Murky contractor ownership masks national security threats to IT

The Department of Defense should investigate contractor ownership during fraud risk assessments to catch national security threats to IT systems, according to a new watchdog report.

Shell companies the government mistakenly contracts with could sabotage or spy on systems containing sensitive information, according to intelligence officials the Government Accountability Office consulted for its report released Monday.

DOD accounts for two-thirds of federal contracting activity, and companies with murky ownership could be run by foreign adversaries, it says.

“These entities could infiltrate DOD’s supply chain to introduce components, such as circuit-board chips and routers modified to fail, facilitate state or company espionage, or compromise the integrity of DOD’s information-technology systems,” reads the GAO report. “According to [chief information officers], adversarial entities could also potentially gain access to sensitive information through their relationship with DOD contractors.”

Companies struggling financially are particularly vulnerable to exploitation by adversaries, who might quietly acquire a domestic contractor, Defense Intelligence Agency officials told GAO.

In 2017, an Office of the Director of National Intelligence background paper detailed how supply chain complexity allows adversaries — operating through companies, hackers and organized crime — entry at multiple points.
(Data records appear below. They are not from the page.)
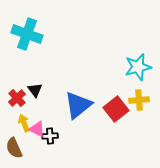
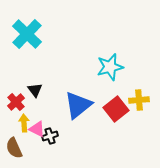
cyan cross: rotated 24 degrees clockwise
cyan star: moved 28 px left
red cross: moved 1 px left, 4 px down
yellow arrow: rotated 18 degrees clockwise
black cross: rotated 14 degrees counterclockwise
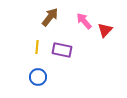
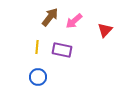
pink arrow: moved 10 px left; rotated 90 degrees counterclockwise
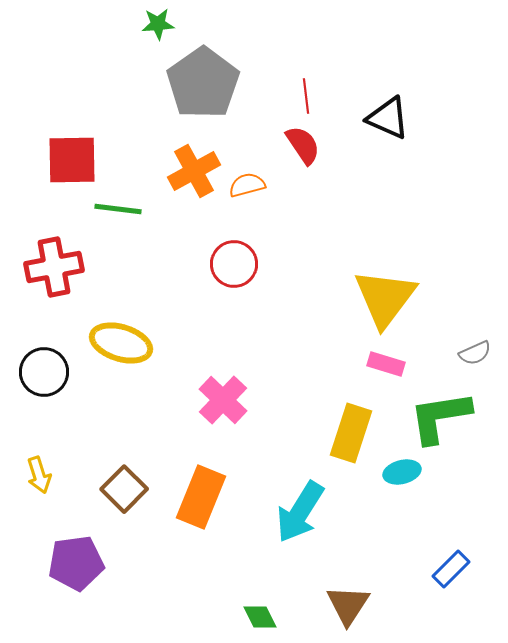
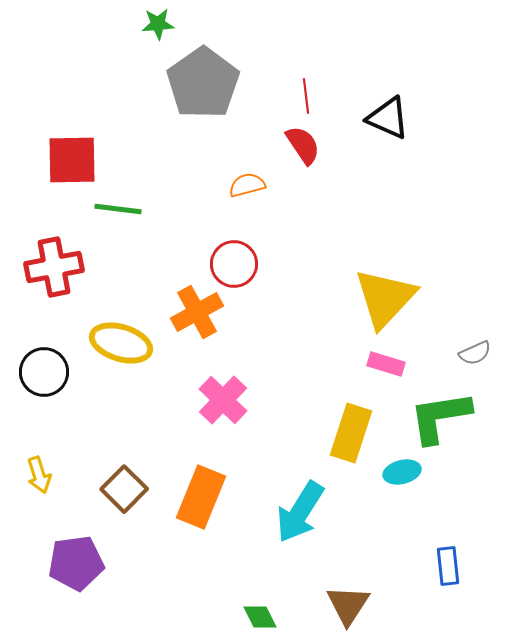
orange cross: moved 3 px right, 141 px down
yellow triangle: rotated 6 degrees clockwise
blue rectangle: moved 3 px left, 3 px up; rotated 51 degrees counterclockwise
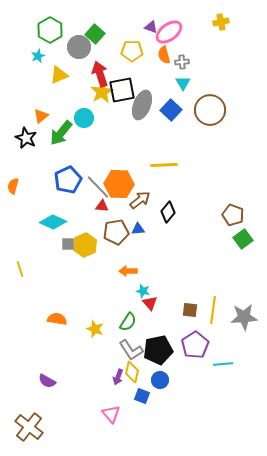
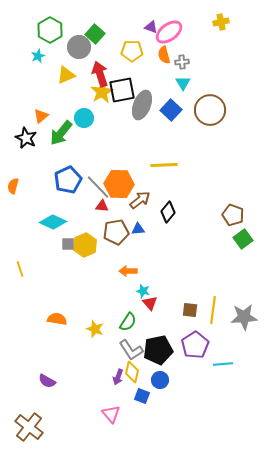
yellow triangle at (59, 75): moved 7 px right
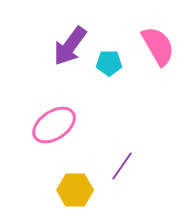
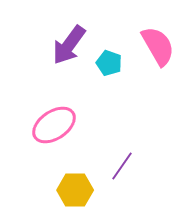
purple arrow: moved 1 px left, 1 px up
cyan pentagon: rotated 20 degrees clockwise
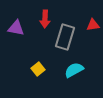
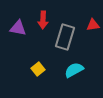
red arrow: moved 2 px left, 1 px down
purple triangle: moved 2 px right
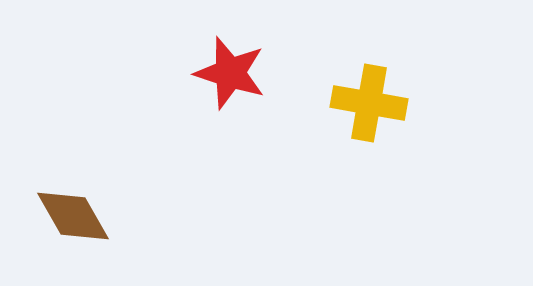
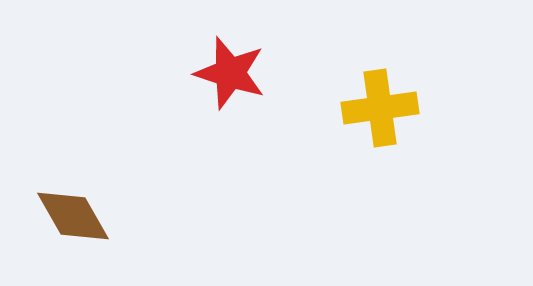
yellow cross: moved 11 px right, 5 px down; rotated 18 degrees counterclockwise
Those adversaries target sensitive research and development programs, steal intellectual property and personally identifiable information, and insert malware into critical components.

DOD also identified the risk of adversaries gaining access to military bases to harm deployed troops in countries like Iraq or Afghanistan.
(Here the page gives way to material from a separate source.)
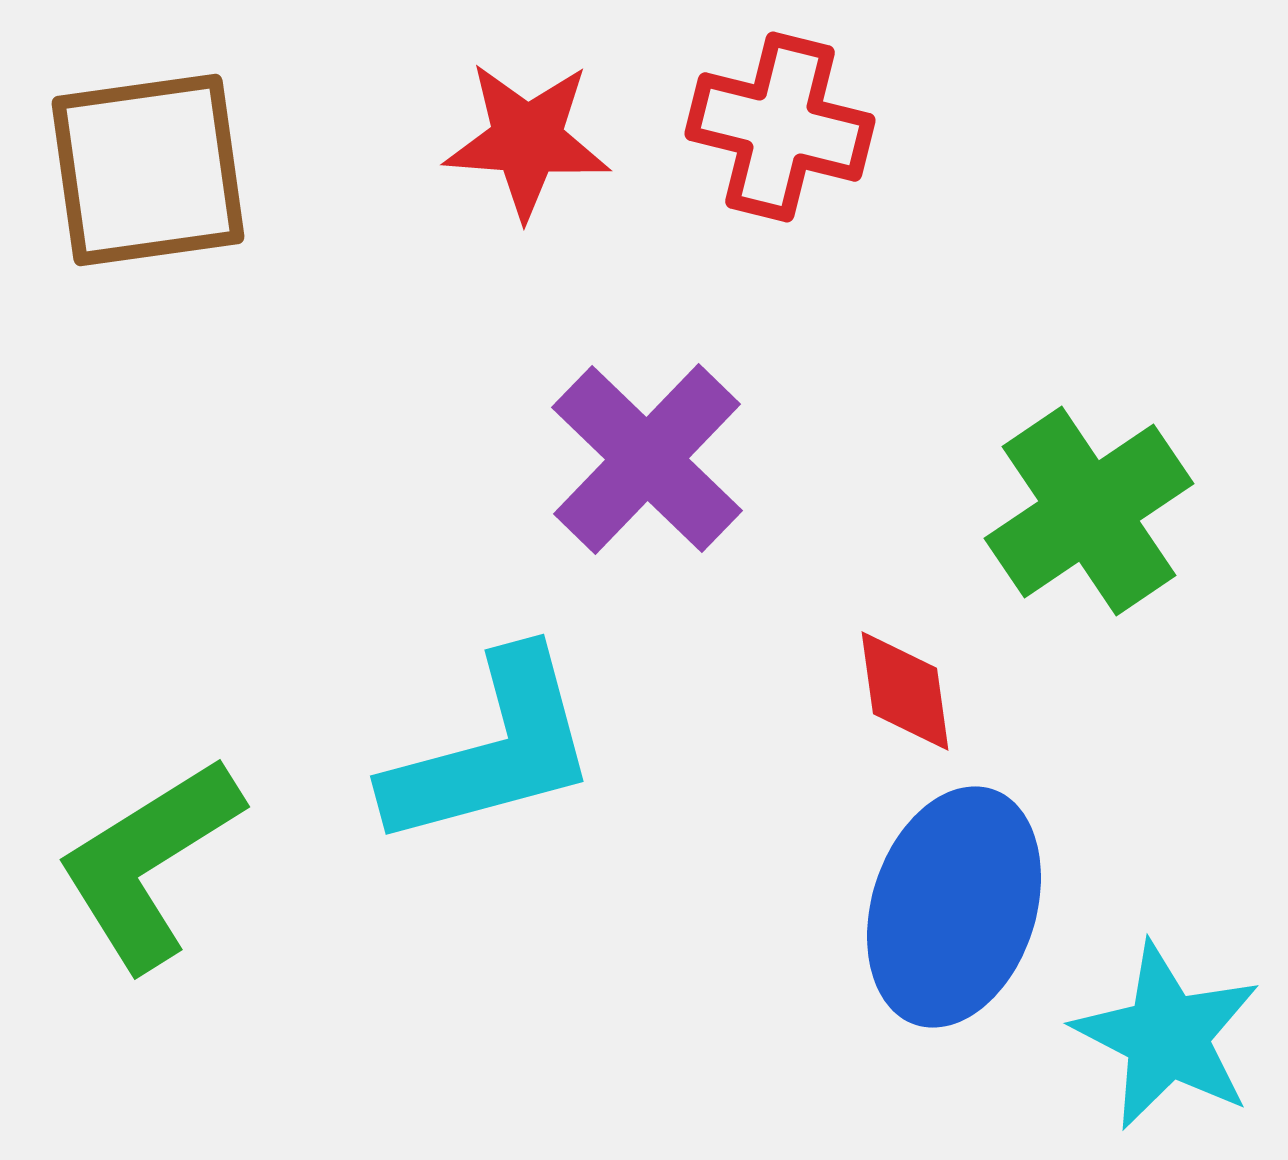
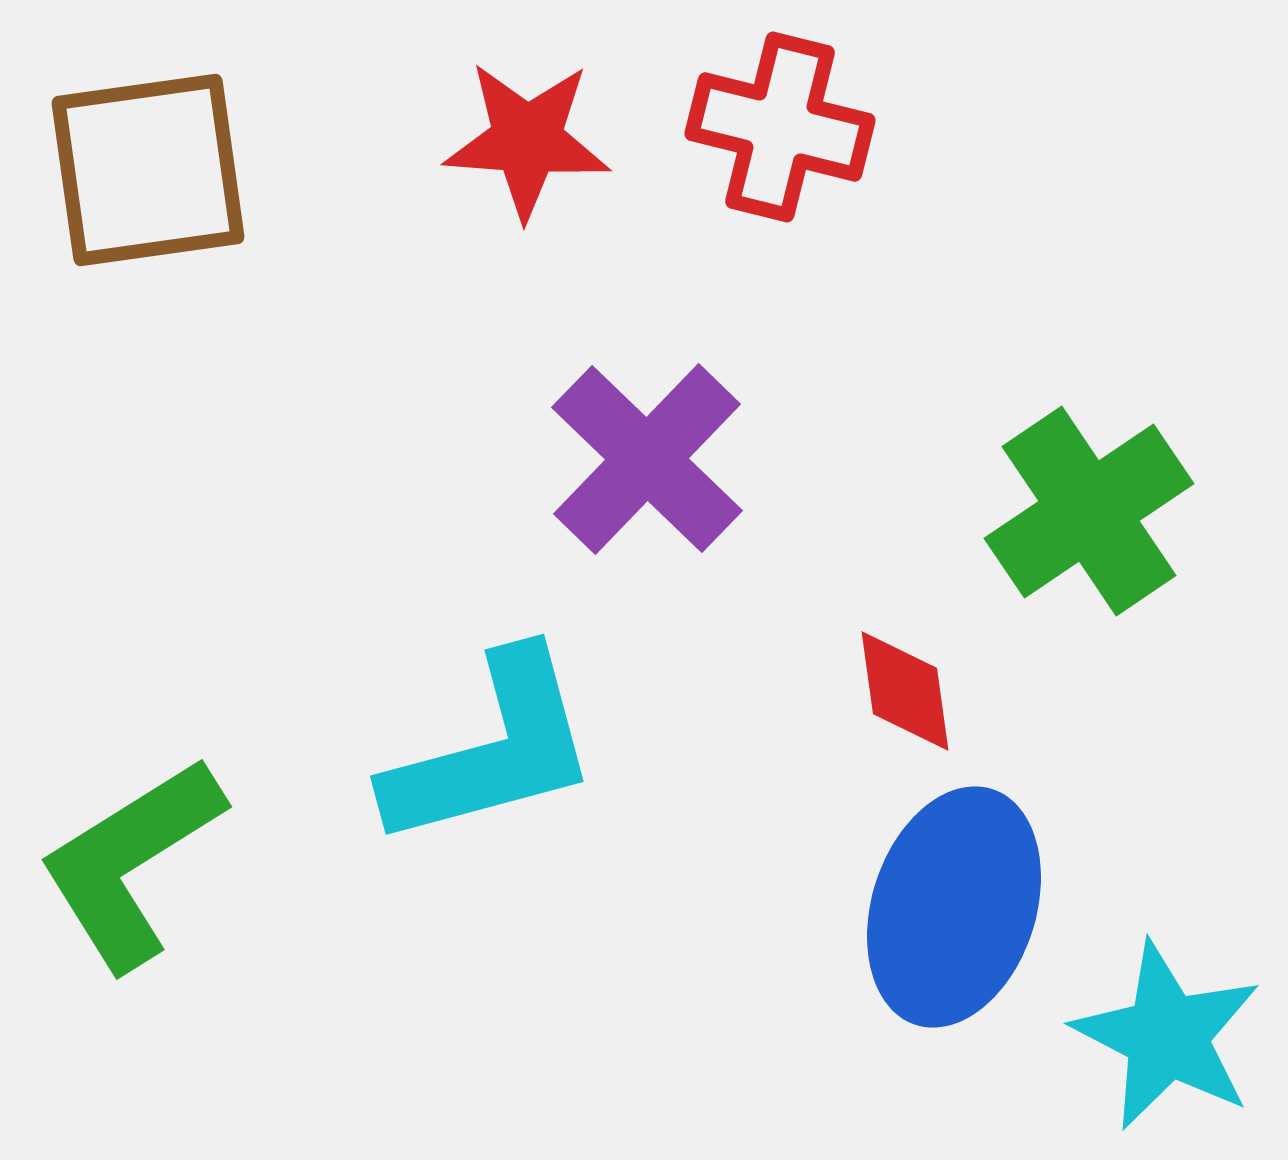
green L-shape: moved 18 px left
GAO reviewed 32 cases of contractors with murky ownership and found many received contracts they shouldn’t have or let foreign manufacturers obtain sensitive information and produce faulty equipment. That’s in addition to entities using the multiple companies they own to inflate prices and create the illusion of competition.

Four cases involved shell companies masking foreign manufacturers that bid on contracts meant to be awarded domestically. The manufacturers received contract payments with one supplying DOD with defective parts that grounded 47 aircraft and another supplying unusable parts.
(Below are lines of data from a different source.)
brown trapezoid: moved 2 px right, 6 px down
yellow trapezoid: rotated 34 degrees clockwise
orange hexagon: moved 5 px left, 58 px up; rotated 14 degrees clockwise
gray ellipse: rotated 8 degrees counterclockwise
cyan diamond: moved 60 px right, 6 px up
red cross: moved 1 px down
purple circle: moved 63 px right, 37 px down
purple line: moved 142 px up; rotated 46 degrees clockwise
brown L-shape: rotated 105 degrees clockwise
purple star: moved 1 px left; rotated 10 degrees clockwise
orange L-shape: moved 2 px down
Perhaps more troubling, three of the manufacturers exported military technical drawings and blueprints to foreign countries in violation of the Arms Export Control Act.

DOD revised the Federal Acquisition Regulation in 2014 to require contractors to self-report some ownership information and seeks it during the supply chain risk analyses conducted when acquiring critical components. The department also has a fraud risk management program but has yet to assess contractor ownership risks across all its agencies, according to GAO.

“Assessing risks arising from contractor ownership would allow DOD to take a strategic approach to identifying and managing these risks, make informed decisions on how to best use its resources, and evaluate its existing control activities to ensure they effectively respond to these risks,” reads the report.

DOD agreed with GAO’s recommendation, but its response was deemed sensitive and omitted from the public version of the report. The sensitive version was released internally in September.